# Work task
Every line in the records below that holds "dass" must be identified and copied.

[Opening Provided material section]

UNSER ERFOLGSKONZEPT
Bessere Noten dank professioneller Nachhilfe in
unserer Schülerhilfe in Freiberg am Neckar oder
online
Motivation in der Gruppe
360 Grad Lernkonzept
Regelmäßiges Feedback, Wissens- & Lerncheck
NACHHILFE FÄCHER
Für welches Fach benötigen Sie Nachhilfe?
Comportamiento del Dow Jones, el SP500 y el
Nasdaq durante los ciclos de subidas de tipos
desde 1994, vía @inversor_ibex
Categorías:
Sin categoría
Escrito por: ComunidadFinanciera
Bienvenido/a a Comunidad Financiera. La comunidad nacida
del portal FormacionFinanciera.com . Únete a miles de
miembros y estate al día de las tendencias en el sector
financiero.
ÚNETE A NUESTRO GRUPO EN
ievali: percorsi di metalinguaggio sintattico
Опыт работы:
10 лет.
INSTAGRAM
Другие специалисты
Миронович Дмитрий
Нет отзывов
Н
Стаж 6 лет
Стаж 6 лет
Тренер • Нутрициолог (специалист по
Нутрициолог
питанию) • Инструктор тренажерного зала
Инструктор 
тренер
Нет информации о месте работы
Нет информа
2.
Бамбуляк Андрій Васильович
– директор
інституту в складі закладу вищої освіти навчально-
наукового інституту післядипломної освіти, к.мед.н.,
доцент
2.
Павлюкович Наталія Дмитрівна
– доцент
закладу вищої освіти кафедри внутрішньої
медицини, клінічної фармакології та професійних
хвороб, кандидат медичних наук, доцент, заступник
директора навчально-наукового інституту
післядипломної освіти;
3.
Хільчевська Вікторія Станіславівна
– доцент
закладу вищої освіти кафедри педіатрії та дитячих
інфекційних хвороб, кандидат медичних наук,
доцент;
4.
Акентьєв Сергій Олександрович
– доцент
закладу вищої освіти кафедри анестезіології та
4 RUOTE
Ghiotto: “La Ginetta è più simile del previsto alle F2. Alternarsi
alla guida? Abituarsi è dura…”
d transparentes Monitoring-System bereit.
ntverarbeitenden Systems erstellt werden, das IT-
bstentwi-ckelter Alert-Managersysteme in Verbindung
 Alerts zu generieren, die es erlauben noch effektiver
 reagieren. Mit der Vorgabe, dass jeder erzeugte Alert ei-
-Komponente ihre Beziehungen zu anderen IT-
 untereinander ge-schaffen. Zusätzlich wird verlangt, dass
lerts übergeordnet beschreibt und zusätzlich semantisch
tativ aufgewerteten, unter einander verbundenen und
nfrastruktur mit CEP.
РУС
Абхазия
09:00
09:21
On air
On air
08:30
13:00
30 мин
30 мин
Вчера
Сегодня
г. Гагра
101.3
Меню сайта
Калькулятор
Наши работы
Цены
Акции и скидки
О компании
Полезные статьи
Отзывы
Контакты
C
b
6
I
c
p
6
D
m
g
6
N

[Closing Provided material section]
[Opening Provided material section]

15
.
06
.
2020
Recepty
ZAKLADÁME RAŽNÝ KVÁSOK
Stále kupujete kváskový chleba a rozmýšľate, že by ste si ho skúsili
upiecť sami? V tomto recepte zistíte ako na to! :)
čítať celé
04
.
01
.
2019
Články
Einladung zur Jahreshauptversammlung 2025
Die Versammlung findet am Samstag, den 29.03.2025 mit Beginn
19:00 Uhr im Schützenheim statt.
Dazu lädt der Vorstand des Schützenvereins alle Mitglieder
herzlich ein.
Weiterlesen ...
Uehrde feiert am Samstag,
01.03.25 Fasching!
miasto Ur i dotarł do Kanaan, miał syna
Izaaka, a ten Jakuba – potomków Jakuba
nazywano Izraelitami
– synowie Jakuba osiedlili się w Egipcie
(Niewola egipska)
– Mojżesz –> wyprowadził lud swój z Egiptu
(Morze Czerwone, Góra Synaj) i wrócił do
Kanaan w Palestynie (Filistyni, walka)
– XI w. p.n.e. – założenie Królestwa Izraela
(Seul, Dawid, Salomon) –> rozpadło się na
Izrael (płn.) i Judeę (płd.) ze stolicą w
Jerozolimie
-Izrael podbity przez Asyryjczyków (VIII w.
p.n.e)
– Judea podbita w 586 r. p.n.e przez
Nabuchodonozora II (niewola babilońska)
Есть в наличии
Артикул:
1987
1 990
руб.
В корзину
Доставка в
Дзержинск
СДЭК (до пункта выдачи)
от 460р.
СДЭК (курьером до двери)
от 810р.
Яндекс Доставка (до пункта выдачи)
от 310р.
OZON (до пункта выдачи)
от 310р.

[Closing Provided material section]
[Opening Provided material section]

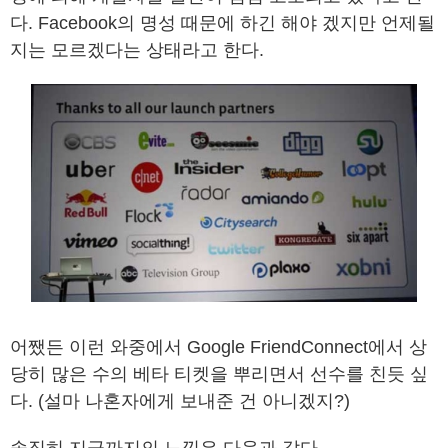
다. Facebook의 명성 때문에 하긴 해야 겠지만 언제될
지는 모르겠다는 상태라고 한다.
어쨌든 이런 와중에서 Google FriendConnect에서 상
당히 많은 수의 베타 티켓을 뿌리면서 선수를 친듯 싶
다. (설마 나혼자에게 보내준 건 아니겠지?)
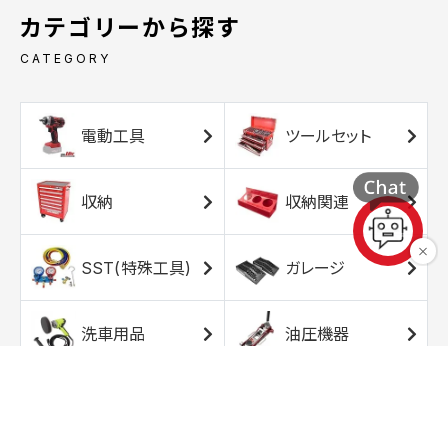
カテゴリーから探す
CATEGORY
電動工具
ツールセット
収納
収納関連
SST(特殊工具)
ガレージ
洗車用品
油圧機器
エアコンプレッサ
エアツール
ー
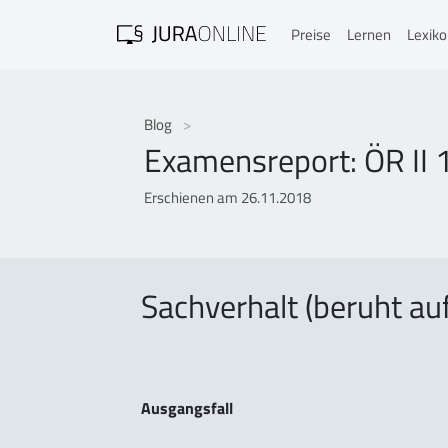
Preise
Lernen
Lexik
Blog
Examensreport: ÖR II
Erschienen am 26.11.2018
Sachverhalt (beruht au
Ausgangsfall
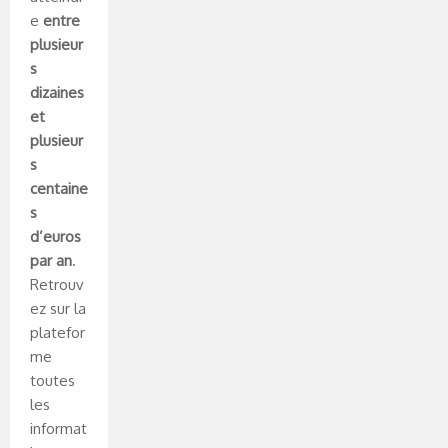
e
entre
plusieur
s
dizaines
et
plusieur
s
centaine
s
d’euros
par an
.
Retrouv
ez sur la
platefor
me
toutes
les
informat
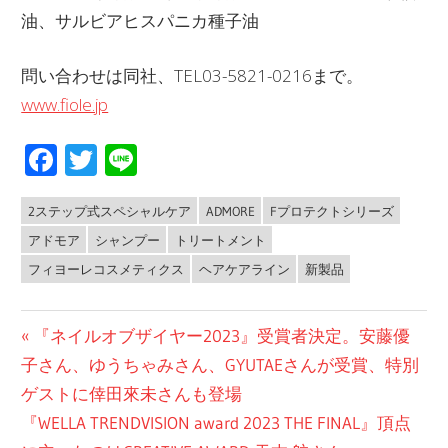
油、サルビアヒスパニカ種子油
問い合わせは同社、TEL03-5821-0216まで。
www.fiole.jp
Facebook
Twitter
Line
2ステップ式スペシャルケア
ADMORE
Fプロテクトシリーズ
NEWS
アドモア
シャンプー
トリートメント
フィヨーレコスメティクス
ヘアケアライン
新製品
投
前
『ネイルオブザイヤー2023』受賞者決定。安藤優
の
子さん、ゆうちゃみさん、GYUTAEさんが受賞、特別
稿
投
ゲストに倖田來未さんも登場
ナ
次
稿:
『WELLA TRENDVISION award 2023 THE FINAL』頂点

[Closing Provided material section]

# Result of the task
 reagieren. Mit der Vorgabe, dass jeder erzeugte Alert ei-
 untereinander ge-schaffen. Zusätzlich wird verlangt, dass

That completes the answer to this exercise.